WHAT YOU ARE ASKED TO DO:
Whenever a line in the entries below contains the string "Dutchman", copy that line.
───── INPUT FOR THIS TASK
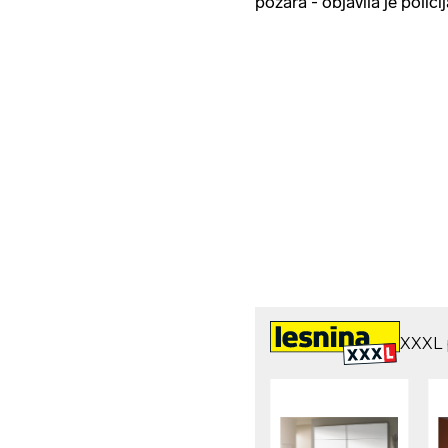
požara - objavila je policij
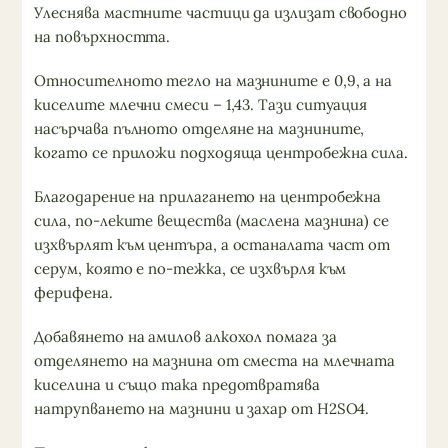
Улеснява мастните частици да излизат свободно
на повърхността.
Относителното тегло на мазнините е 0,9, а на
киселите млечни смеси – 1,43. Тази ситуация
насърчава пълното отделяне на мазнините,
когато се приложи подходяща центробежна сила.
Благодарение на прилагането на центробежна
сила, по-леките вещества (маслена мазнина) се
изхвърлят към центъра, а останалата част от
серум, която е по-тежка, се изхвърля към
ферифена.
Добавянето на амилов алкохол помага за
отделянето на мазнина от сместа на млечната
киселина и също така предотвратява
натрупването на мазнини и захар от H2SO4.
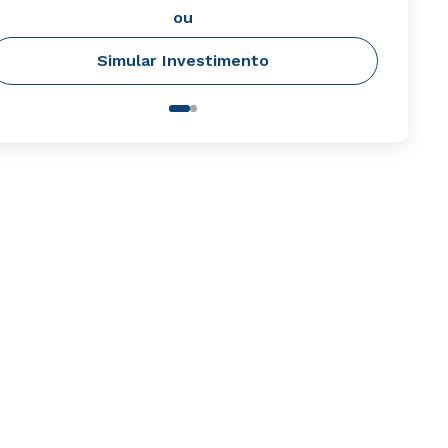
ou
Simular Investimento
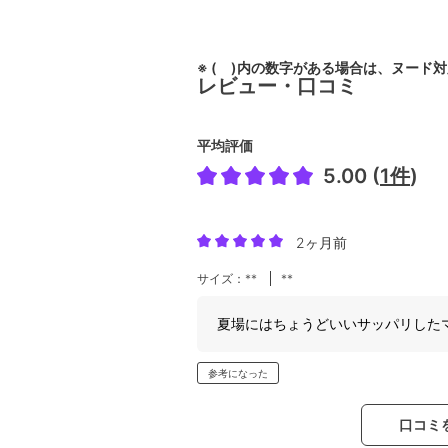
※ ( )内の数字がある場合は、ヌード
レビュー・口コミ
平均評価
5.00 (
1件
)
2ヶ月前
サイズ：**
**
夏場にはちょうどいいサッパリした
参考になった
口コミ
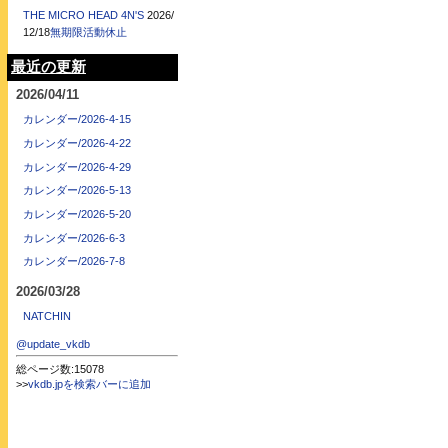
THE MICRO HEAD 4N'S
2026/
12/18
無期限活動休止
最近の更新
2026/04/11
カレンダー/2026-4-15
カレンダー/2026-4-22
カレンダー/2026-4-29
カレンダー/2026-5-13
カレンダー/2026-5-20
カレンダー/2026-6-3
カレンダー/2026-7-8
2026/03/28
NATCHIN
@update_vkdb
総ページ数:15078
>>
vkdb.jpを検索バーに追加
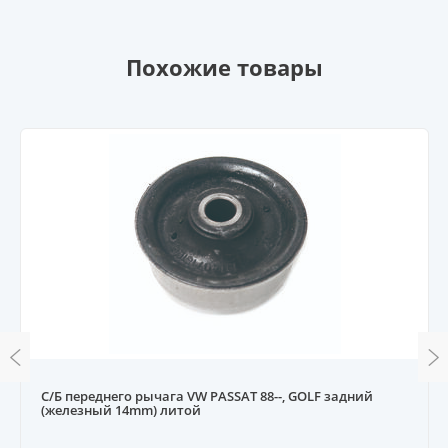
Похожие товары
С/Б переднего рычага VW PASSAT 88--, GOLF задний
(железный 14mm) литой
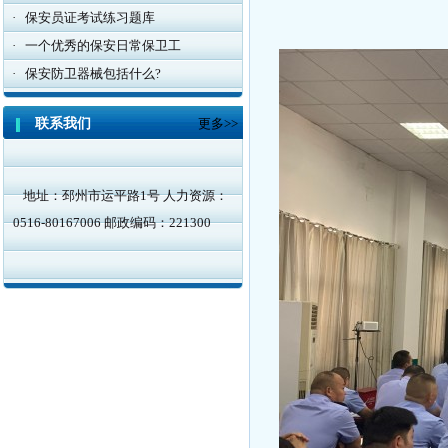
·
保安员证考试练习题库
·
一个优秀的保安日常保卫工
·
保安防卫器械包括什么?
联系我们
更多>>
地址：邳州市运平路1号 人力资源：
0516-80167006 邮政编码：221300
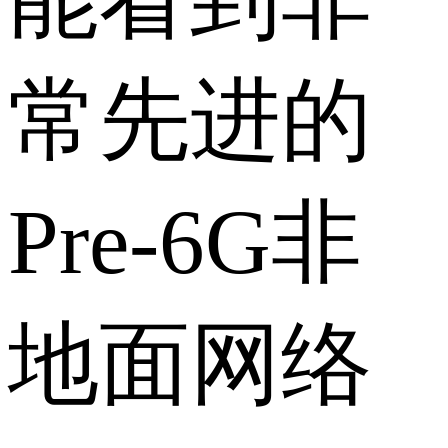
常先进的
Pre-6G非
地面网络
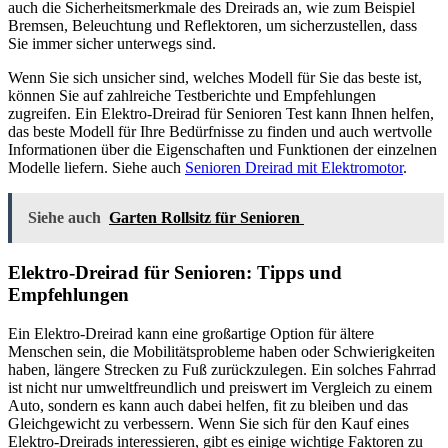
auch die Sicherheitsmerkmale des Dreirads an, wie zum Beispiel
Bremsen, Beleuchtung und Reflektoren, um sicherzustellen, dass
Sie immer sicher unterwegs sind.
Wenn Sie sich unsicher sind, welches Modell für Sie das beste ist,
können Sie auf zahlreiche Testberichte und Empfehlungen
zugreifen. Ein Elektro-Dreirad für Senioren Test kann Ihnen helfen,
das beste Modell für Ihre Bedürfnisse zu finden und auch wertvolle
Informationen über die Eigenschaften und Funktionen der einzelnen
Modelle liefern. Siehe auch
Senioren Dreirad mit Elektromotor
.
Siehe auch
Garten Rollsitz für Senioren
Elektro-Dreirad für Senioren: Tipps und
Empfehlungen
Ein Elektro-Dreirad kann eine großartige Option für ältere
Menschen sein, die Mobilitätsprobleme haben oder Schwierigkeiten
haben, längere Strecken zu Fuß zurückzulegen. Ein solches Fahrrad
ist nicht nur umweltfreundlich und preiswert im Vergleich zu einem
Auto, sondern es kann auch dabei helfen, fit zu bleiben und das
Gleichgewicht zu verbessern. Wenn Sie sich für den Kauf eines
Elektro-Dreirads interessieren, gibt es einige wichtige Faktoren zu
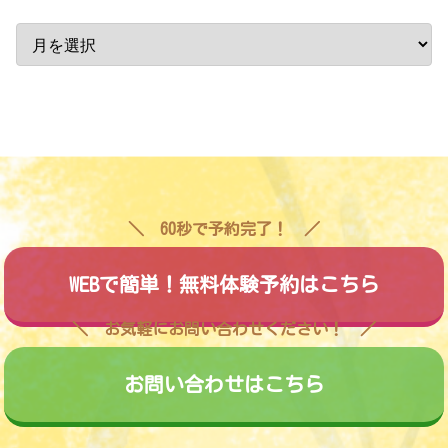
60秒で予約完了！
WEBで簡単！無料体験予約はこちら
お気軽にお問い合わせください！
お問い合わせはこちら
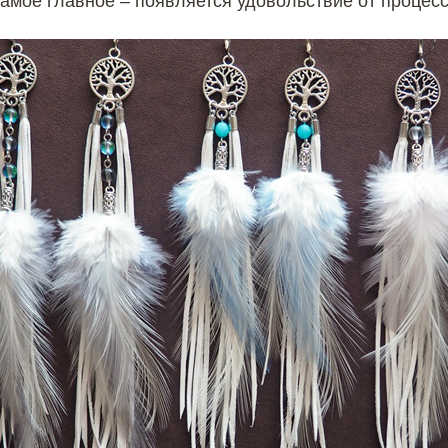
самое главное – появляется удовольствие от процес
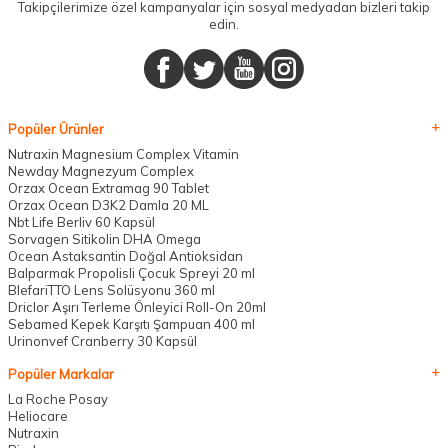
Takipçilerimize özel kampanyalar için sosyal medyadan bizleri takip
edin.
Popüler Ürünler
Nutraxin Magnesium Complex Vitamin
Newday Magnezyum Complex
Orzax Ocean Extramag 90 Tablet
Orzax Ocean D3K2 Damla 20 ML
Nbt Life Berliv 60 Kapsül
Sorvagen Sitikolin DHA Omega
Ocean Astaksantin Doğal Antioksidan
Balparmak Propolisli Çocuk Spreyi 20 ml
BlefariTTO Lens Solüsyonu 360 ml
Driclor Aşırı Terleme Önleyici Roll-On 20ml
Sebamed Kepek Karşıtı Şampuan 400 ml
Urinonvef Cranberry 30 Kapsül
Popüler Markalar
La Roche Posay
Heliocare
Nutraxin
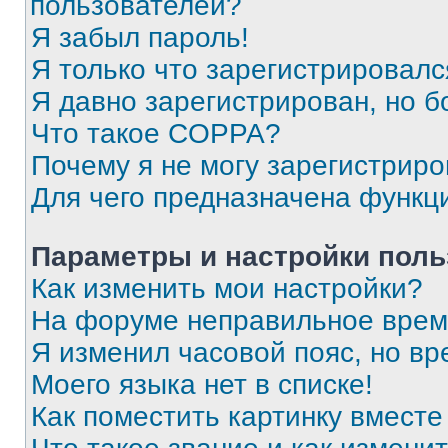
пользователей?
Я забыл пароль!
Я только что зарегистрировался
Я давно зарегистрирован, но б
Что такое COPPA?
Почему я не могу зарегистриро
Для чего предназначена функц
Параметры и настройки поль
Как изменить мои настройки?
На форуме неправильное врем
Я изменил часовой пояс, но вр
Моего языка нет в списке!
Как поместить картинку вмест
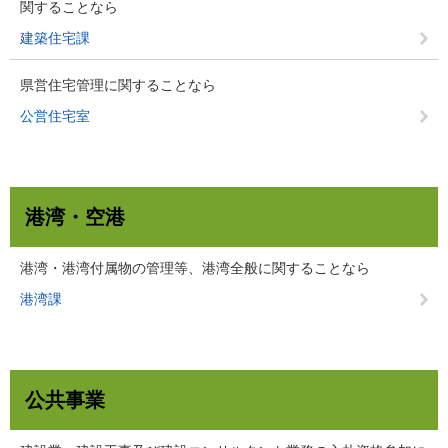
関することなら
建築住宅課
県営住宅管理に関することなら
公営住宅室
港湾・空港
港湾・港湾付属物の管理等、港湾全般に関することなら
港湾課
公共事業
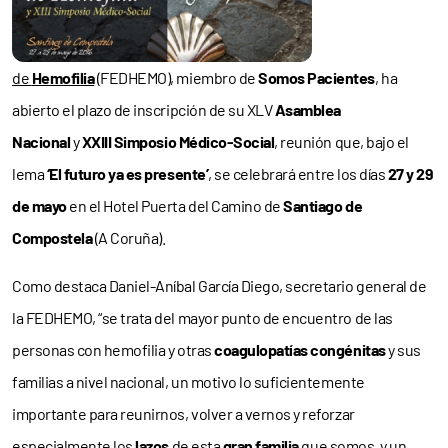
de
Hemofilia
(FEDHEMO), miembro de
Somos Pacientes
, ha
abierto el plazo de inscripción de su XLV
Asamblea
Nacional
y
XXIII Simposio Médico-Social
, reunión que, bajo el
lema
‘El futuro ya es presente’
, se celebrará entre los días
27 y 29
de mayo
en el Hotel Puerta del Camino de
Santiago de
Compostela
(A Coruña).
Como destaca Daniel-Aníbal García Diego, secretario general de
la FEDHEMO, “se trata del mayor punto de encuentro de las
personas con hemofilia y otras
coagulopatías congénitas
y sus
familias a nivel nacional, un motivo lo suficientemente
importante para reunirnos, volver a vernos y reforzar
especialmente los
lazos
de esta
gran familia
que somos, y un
──────────
───── INPUT FOR THIS TASK
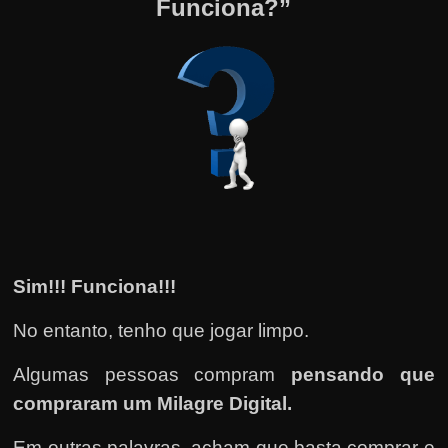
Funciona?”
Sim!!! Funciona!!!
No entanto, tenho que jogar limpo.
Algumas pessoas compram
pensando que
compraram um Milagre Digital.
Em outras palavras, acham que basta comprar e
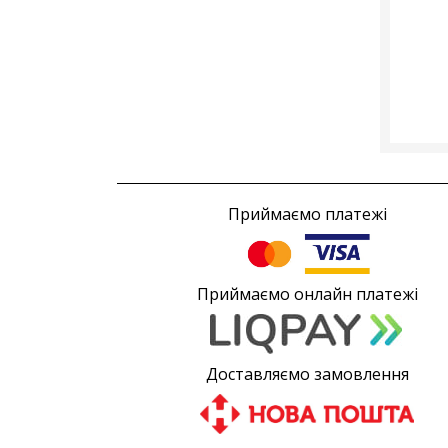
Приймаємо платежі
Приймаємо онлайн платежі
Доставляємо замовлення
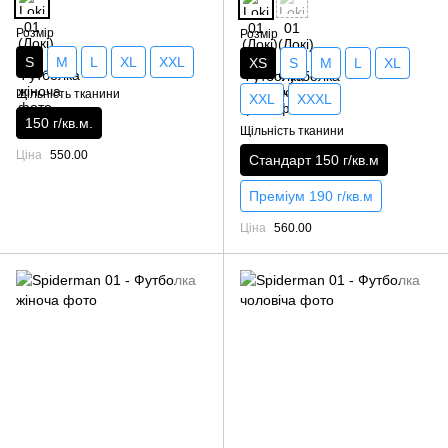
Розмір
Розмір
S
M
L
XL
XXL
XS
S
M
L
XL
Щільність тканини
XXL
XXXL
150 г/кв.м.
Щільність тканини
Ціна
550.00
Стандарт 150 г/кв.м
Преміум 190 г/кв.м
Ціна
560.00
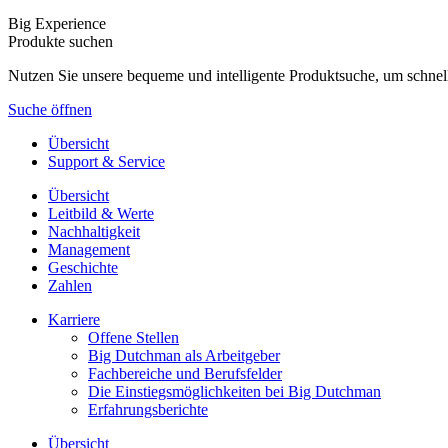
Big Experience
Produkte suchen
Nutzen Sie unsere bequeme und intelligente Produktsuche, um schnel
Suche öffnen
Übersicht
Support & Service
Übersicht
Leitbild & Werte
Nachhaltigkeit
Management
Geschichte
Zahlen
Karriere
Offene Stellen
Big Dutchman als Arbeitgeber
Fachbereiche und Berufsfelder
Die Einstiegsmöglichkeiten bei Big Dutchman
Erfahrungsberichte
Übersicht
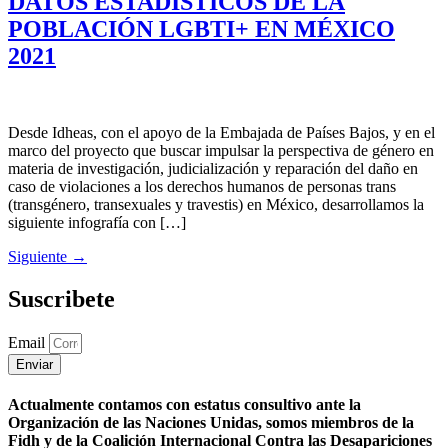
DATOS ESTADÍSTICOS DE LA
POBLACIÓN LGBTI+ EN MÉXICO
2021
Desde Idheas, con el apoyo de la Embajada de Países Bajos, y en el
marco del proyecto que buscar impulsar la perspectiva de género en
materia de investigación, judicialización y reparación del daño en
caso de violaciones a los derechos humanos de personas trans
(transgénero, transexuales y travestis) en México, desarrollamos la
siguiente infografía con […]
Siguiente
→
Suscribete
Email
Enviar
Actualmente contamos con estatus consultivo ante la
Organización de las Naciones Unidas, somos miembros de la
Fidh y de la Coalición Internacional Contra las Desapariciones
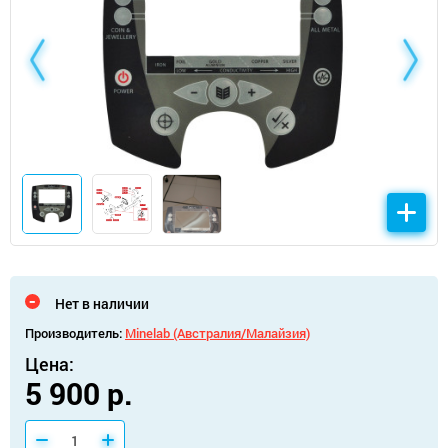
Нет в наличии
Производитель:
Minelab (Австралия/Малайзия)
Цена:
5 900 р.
──────────
TASK OUTPUT:
Big Dutchman als Arbeitgeber
Die Einstiegsmöglichkeiten bei Big Dutchman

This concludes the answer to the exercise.